Instructions to follow: What is the number of lines in the material below that include the word "bounding"? Write that number and nothing more.

Raw data:
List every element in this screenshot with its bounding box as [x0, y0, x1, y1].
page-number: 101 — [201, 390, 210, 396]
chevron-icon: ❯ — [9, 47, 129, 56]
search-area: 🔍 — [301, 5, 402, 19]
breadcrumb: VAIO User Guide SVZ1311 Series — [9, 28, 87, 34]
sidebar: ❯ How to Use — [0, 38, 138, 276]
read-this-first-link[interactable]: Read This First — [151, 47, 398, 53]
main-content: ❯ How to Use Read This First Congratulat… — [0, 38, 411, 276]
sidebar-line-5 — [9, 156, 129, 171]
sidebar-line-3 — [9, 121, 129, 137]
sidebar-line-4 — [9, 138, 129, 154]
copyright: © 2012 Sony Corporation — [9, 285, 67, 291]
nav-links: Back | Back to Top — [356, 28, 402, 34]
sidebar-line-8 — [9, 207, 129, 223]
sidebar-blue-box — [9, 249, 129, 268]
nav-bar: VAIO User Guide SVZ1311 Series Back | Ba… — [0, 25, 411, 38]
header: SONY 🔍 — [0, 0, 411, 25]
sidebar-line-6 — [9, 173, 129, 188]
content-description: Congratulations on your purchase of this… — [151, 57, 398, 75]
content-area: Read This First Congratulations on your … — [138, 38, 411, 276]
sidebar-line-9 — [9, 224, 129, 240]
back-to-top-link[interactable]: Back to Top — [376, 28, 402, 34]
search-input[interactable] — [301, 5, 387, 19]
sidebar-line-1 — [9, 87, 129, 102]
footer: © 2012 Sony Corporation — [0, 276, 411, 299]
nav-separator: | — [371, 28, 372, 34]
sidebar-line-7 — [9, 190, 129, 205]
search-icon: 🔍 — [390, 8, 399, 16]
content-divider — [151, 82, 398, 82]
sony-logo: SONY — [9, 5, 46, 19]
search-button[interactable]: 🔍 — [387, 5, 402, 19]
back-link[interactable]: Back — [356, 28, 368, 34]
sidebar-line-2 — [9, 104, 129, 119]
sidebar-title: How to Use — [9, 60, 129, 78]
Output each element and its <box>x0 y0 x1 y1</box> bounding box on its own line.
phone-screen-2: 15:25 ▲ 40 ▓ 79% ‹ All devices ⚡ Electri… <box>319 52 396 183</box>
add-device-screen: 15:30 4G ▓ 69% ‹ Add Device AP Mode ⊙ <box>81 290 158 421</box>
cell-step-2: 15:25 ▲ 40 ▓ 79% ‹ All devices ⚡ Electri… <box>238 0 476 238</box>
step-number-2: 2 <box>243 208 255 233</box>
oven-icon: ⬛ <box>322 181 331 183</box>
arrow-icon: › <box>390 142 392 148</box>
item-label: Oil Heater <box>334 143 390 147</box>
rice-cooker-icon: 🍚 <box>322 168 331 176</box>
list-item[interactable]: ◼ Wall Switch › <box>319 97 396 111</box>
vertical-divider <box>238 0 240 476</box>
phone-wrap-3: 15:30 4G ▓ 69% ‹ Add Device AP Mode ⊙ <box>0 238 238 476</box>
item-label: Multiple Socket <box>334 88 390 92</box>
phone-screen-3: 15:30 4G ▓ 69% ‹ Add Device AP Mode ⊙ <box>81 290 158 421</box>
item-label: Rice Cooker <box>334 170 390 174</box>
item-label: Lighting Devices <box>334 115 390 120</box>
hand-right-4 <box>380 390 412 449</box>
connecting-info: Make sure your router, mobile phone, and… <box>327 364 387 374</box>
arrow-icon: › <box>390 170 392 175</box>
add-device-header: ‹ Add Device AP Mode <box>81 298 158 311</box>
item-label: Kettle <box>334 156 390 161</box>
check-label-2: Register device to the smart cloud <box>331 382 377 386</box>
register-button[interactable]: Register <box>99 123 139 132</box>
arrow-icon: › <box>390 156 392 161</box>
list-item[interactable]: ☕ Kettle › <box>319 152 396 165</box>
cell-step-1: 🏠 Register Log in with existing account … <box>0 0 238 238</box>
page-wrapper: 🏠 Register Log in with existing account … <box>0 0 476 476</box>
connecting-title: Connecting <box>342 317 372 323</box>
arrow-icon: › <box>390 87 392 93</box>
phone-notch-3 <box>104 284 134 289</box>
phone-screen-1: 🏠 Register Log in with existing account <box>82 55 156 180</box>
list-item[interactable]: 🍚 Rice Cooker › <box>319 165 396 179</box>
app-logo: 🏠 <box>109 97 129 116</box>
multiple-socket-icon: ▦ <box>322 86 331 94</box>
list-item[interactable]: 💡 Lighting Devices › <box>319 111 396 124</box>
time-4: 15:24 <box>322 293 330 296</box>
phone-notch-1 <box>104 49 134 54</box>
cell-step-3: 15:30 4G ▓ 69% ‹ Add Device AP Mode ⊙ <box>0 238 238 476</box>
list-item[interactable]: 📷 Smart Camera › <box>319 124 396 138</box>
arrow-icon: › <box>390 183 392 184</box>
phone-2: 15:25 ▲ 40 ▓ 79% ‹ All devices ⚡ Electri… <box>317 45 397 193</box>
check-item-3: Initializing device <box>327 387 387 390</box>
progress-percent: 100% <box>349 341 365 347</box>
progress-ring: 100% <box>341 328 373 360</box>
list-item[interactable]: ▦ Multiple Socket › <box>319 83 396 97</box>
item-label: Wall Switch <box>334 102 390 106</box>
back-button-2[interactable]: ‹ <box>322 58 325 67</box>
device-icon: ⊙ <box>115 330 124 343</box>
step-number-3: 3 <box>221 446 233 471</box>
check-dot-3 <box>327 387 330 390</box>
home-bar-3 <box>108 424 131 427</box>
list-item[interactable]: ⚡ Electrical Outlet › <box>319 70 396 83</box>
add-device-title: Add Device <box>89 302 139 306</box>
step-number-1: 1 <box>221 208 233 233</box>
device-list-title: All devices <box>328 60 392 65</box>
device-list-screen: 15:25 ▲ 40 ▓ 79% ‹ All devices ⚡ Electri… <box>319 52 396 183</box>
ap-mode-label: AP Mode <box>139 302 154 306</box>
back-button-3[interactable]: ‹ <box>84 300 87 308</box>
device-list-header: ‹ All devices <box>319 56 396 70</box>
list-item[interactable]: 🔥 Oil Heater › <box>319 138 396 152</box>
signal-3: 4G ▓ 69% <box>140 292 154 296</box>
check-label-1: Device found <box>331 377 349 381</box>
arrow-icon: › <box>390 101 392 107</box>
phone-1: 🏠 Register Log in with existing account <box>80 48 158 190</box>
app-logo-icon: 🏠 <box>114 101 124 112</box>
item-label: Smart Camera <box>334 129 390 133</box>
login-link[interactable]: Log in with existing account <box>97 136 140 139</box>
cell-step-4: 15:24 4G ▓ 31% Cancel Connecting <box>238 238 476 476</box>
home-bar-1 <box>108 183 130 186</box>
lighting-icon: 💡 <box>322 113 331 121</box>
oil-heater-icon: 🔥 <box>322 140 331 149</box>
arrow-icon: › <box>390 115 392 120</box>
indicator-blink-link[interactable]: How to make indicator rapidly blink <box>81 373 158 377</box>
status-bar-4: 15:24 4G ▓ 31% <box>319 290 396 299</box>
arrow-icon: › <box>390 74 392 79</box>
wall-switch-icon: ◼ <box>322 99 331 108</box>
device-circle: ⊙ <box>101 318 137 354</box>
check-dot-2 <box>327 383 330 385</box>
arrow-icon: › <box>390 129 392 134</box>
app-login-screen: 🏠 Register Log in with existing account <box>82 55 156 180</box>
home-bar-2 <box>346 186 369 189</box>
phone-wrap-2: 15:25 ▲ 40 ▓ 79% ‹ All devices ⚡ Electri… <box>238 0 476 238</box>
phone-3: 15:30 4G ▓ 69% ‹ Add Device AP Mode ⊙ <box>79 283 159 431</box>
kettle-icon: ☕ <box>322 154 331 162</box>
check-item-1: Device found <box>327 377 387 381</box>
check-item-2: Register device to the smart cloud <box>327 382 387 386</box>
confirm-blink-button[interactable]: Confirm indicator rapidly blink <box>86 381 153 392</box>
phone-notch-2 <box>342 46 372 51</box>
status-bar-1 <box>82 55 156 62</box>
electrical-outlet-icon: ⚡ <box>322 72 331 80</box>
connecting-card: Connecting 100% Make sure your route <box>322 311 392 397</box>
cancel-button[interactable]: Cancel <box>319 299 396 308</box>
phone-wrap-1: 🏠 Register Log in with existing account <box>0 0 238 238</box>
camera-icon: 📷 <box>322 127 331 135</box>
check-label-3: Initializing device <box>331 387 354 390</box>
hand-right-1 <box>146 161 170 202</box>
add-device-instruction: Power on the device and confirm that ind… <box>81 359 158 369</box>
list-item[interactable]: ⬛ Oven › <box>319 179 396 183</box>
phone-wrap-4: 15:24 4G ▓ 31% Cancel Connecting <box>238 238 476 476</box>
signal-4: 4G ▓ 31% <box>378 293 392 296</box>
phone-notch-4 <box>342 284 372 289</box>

Solution: 2